Legislature: Restraint followed by more restraint

Editor’s note: This is one of a series of columns by Faculty Senate officials. J.W. Harrington is the faculty legislative representative.


The 2008 session of the state Legislature ended on schedule on March 13, after literally thousands of bills were winnowed to 341 that passed both chambers and went on to the Governor. The two political parties differ sharply on whether “restraint” is an appropriate characterization of the supplemental budget. However, from my perspective representing the UW faculty, fiscal and policy restraint prevailed.

Restraint can be good: let me begin this brief summary by noting “bad things that didn’t happen.” Measures were deleted that would have called for: common course numbering of many lower-division courses across all community colleges and public baccalaureate institutions; a single statewide law regarding campuses’ firearm policy (there were dueling bills calling for no guns versus no campus-specific restrictions on guns); and removing universities’ (and student governments’) authorization for tuition and fee increases.

Many things that UW administration and faculty wanted did not happen — due to fiscal restraint. These include funding for most of UW’s research initiatives, and a recruitment and retention salary pool. After a very impressive lobbying effort by the Washington Student Lobby, the Legislature funded a moderate state subsidy for child care for student parents (which would be one-quarter the amount that students currently tax themselves to subsidize child care). The Governor has vetoed that budget item: restraint followed by more restraint.

Among the positive actions for UW and faculty statewide: official faculty participation in the University committees that will develop and negotiate performance agreements with a central statewide board; partial funding for property purchase and land remediation at UW-Tacoma; partial funding for the “e-Science” initiative; and adoption of the Higher Education Coordinating Board’s strategic master plan.

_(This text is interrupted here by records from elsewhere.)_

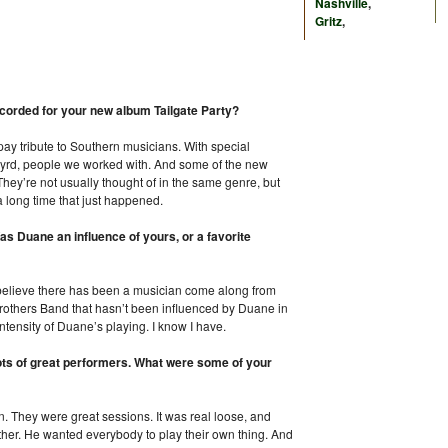
Nashville
,
Gritz
,
ecorded for your new album Tailgate Party?
 pay tribute to Southern musicians. With special
yrd, people we worked with. And some of the new
 They’re not usually thought of in the same genre, but
 a long time that just happened.
s Duane an influence of yours, or a favorite
 believe there has been a musician come along from
 Brothers Band that hasn’t been influenced by Duane in
intensity of Duane’s playing. I know I have.
lots of great performers. What were some of your
n. They were great sessions. It was real loose, and
other. He wanted everybody to play their own thing. And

As always, many issues are in my “to be continued” category. Political wrangling over location combined with severe budget concerns stifled the legislative push for a new UW campus in Snohomish County. The University’s request to give King County authorization to tax itself (if it so votes) for renovations to Husky Stadium was met with a plan for a “King County Projects Financing Task Force.” The statewide Council of Faculty Representatives (which I co-chair) will continue to press for gubernatorial appointment of faculty to universities’ governing boards. During the spring, our Board of Regents is to appoint two faculty representatives, suggested by the Faculty Senate, to an institutional committee that will propose performance measures and requests for funding and flexibility to the state, by the first of September.

I’ll pen a later column on plans for next year, the work for which begins now. Our 2009–11 biennial budget will be planned and negotiated in the midst of economic uncertainly and a gubernatorial campaign, even before the Legislature meets to work on it from January to April next year. I especially appreciate suggestions of strategy and compelling arguments in support of per-student funding increases, faculty salaries, graduate-student tuition stipends and child care support for faculty and staff.

Anyone who’s read this far probably has many questions. Please contact me at JWHarringtonJr@Gmail.com.  

I’ll end with a farewell to Representative Helen Sommers, who represents the 36th District (Queen Anne, Magnolia, Ballard, Crown Hill). Rep. Sommers has been a strong chair of the House Appropriations Committee and a friend of the University of Washington; she’s announced her retirement at the end of this term.